Atmospheric pressure chemical vapor infiltration of a titanium carbide interphase coating on carbon fiber

Abstract

Thin film coatings of titanium carbide (TiC) were deposited onto carbon fibers via atmospheric pressure chemical vapor infiltration (CVI) using TiCl4, CH4, and H2 gases. Three CVI parameters were optimized to obtain high quality coatings: temperature, total gas flow rate, and H2/CH4 flow ratio. Scanning electron microscopy was used to assess the quality and morphology of the coatings, including the roughness, uniformity, fiber coverage, and fiber adhesion. The temperature was optimized to 900 °C, which yielded complete fiber coverage with minimal fiber bridging and good adhesion. Minimizing the total gas flow rate to 37.5 standard cubic centimeters per minute reduced the roughness of the TiC coating. Finally, maximizing the ratio of H2/CH4 to 4:1 was optimal for all coating qualities. Selected area electron diffraction confirmed the presence of crystalline TiC. A combination of transmission electron microscopy and fiber tow tensile testing revealed that the outer layer of carbon fiber becomes damaged by the CVI process, causing loss of strength.
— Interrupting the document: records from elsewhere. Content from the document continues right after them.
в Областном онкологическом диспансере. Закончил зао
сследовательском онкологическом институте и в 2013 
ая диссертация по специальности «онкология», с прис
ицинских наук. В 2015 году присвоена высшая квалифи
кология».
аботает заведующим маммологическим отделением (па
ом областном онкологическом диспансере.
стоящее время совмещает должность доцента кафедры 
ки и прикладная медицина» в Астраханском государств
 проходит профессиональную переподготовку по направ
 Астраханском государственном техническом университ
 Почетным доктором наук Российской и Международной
To circumvent this surface degradation, it is necessary to protect the fibers with a pyrolytic carbon interphase coating before depositing TiC. This method of depositing TiC onto carbon fibers proves to be competitive in terms of coating quality, deposition temperature, reaction time, and fiber strength compared to other TiC deposition methods including reactive-CVI and molten salt synthesis.